4th May 2022, 11:00 AM - 12:00 PM
Seminar room 31 (Second Floor, A Wing, Main building)
Data visualization and massive data handling are some of the primary concerns of computer scientists. However, most big data sets are relational, containing a set of objects and relations between these objects. This translates to a natural mathematical model, called graphs. Many important real-life problems can be modeled as combinatorial optimization problems on graphs. In the first part of the talk, I will focus on some classical combinatorial optimization problems. Algorithms are at the core of computer science. They define the underlying computational processes of every complex system running in today's dynamic digital world. These systems are fed enormous amounts of data changing constantly over time. Therefore, a natural challenge for algorithms is to not only do efficient computation at a particular point, but also to maintain a good quality solution throughout. In the second part, I will focus on the algorithmic journey from static to dynamic geometric optimization problems.
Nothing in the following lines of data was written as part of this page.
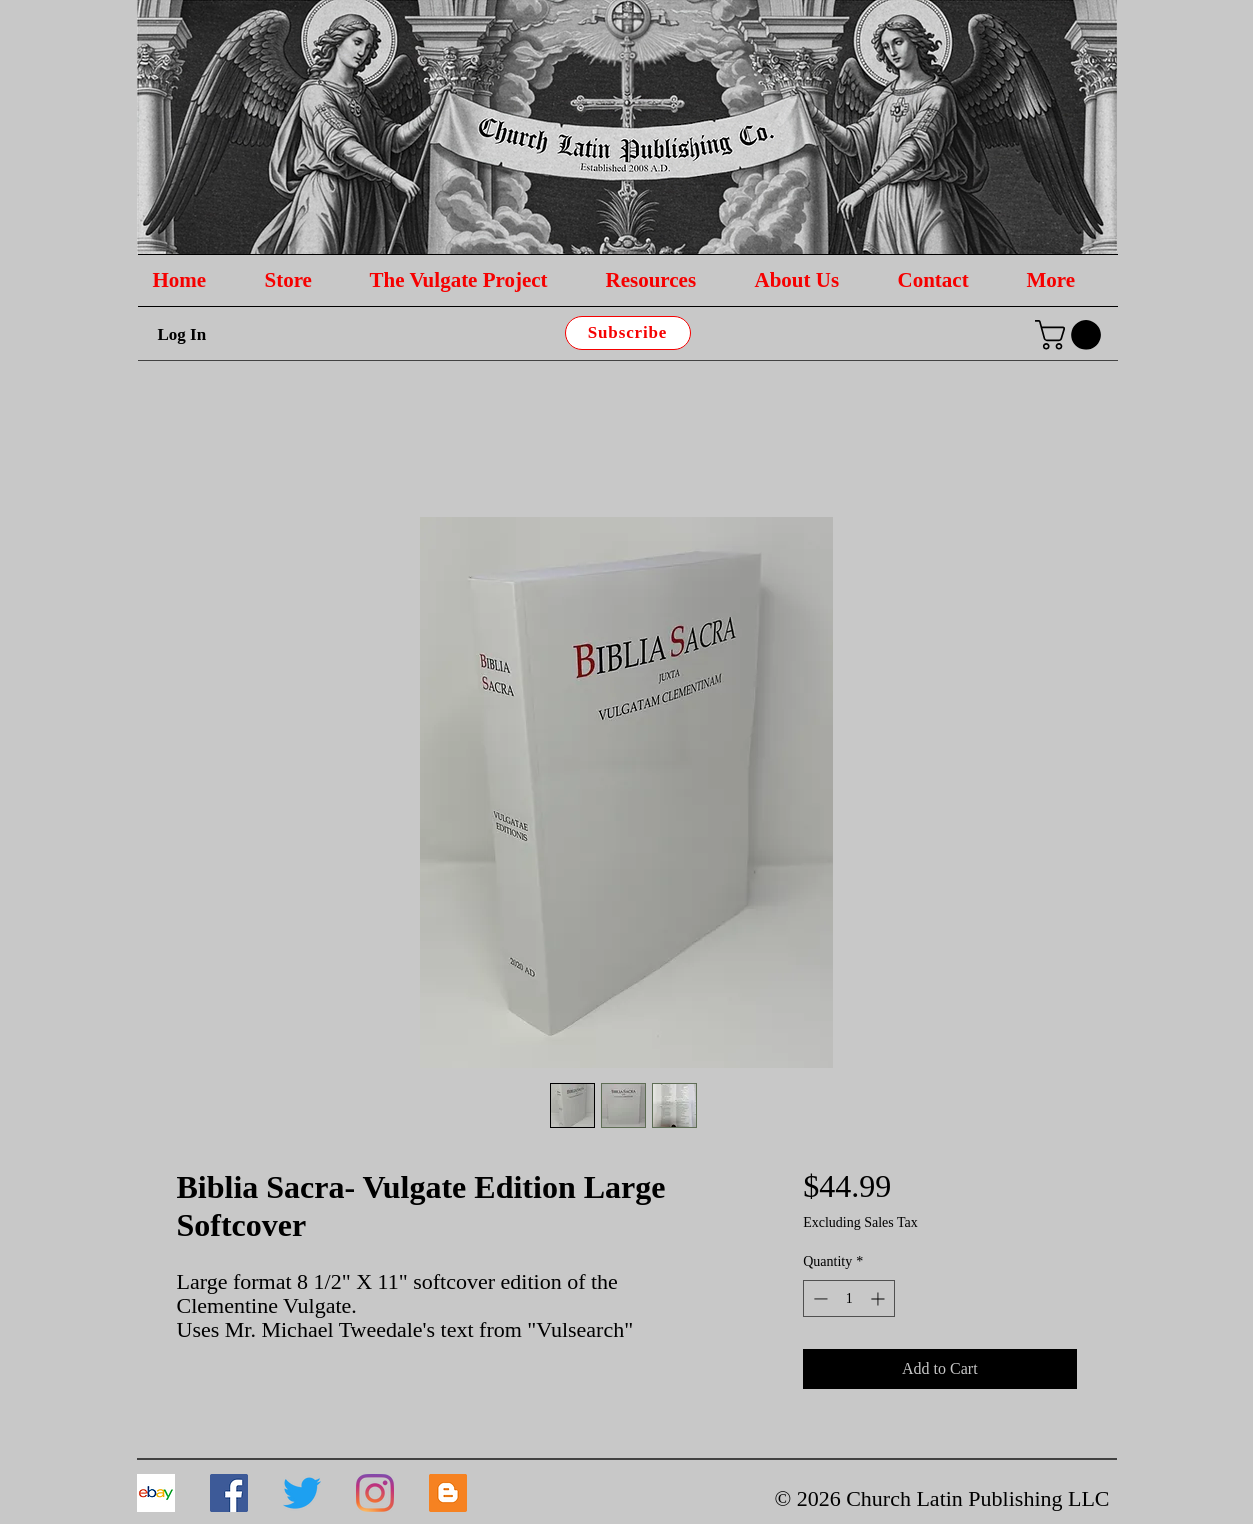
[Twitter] (302, 1493)
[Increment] (879, 1298)
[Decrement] (818, 1298)
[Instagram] (375, 1493)
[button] (1071, 335)
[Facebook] (229, 1493)
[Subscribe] (628, 333)
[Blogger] (448, 1493)
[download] (156, 1493)
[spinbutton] (849, 1298)
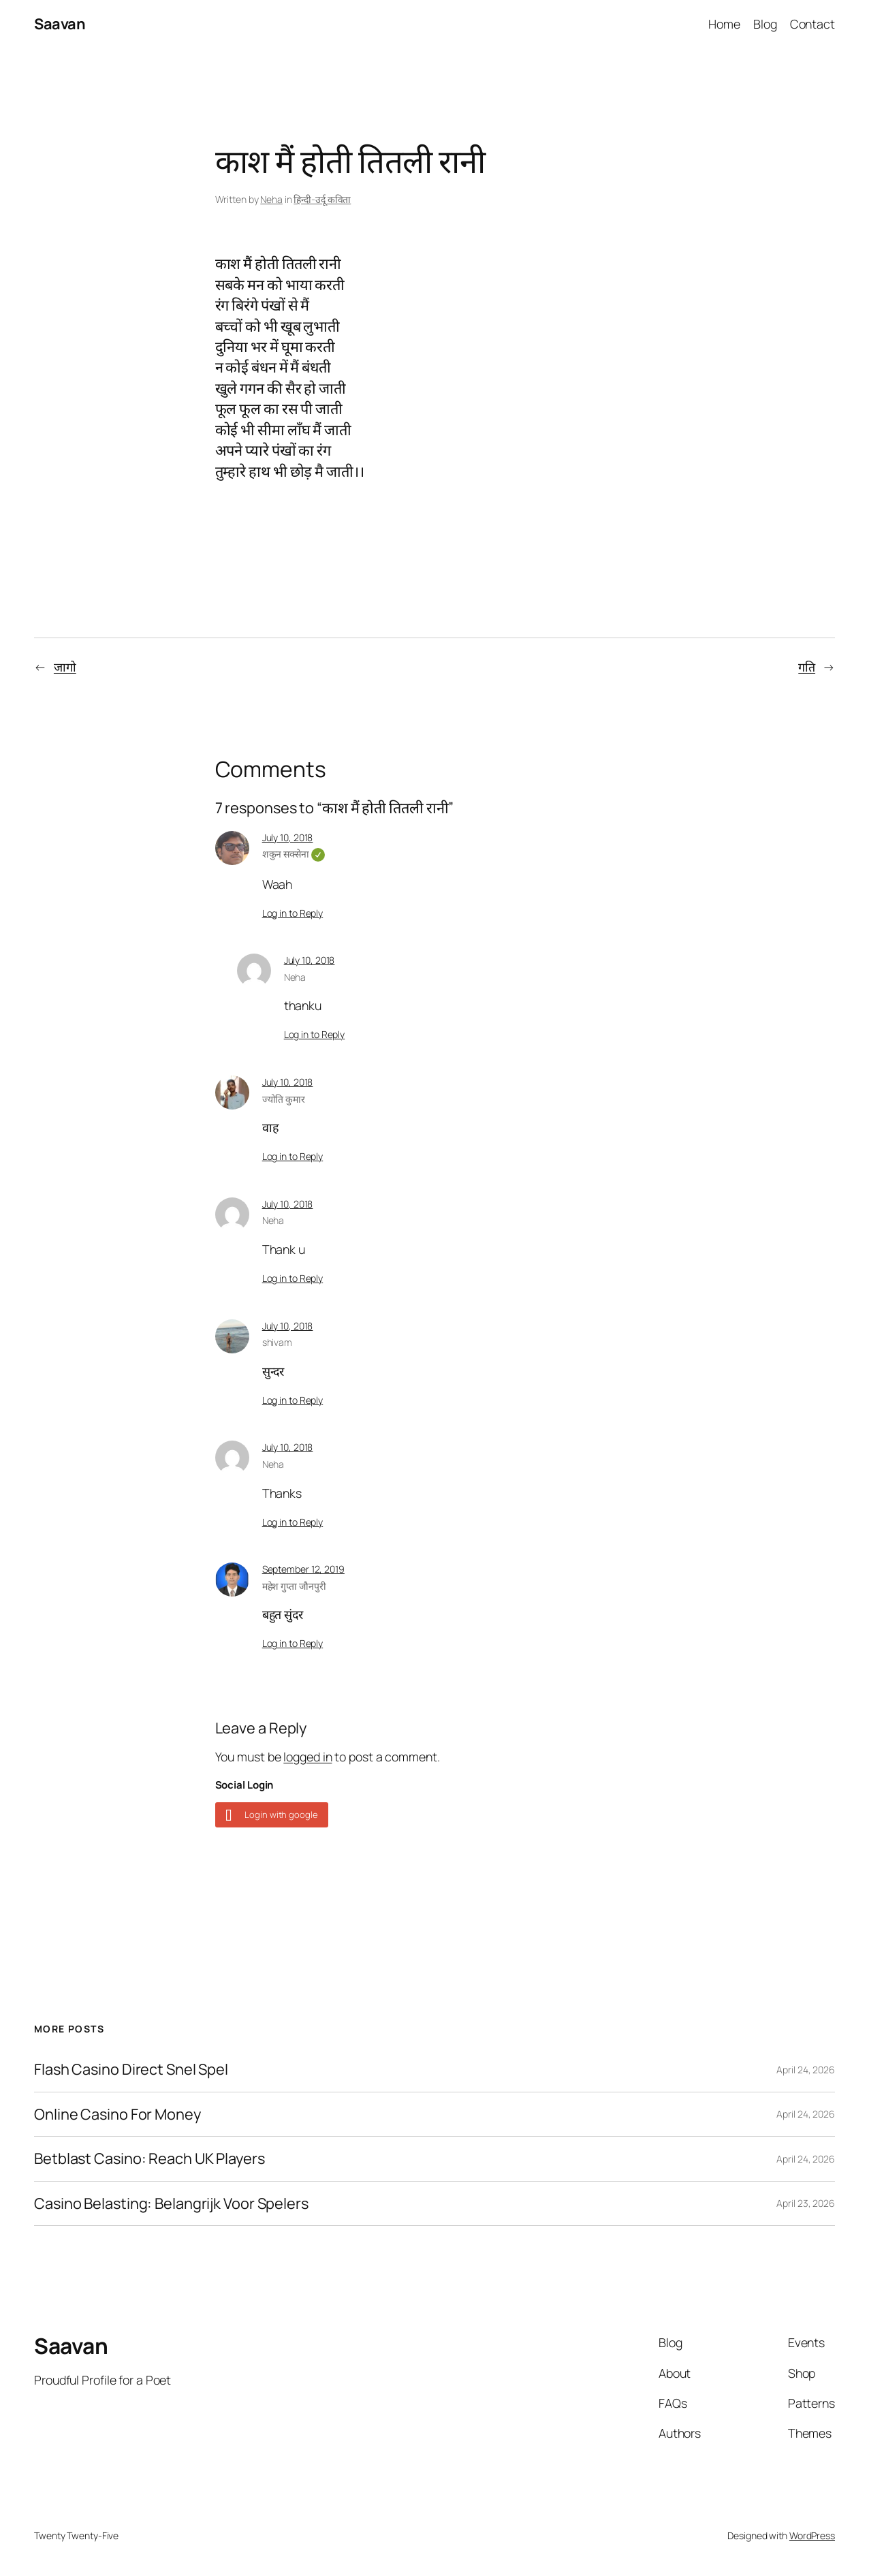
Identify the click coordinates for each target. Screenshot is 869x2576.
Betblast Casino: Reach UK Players (149, 2158)
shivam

16th March 2022, 10:00 AM - 11:00 AM
Online Mode
Bayesian approaches are appealing for constrained inference problems by allowing a probabilistic characterization of uncertainty while providing computational machinery for incorporating complex constraints in hierarchical models. However, the usual Bayesian strategy of placing a prior on the constrained space and conducting posterior computation with Markov chain Monte Carlo algorithms is often intractable. An alternative is to conduct inference for a less constrained posterior and project samples to the constrained space through a minimal distance mapping. We formalize and provide a unifying framework for such posterior projections. For theoretical tractability, we initially focus on constrained parameter spaces corresponding to closed and convex subsets of the original space. We then consider non-convex Stiefel manifolds. We provide a general formulation of projected posteriors in a Bayesian decision-theoretic framework. We show that asymptotic properties of the unconstrained posterior are transferred to the projected posterior, leading to asymptotically correct credible intervals. We demonstrate numerically that projected posteriors can have better performance than competitor approaches in real data examples
8th Feb 2022, 10:00 AM - 11:00 AM
Online Mode
Numerical weather prediction and seasonal to interannual hydro meteorological forecasts rely on the accuracy of the initial state of the system and observation data. Data assimilation is used to optimally estimate the state of a physical system using imperfect numerical models and noisy observations. The huge
computational expense has been the main challenge while applying the Sigma-Point Kalman filter (SPKF) to a high-dimensional system. In the first part of the talk, I focus on this issue and present a method to construct a reduced-rank SPKF (RSPKF), employing the truncated singular value decomposition. The RSPKF is then applied to a realistic ENSO prediction model. I also implemented a localization method for RSPKF. In the second part, I will talk about the assimilation of retrieved satellite product vs raw satellite data using a radiative transfer forward operator into ahydro meteorological model.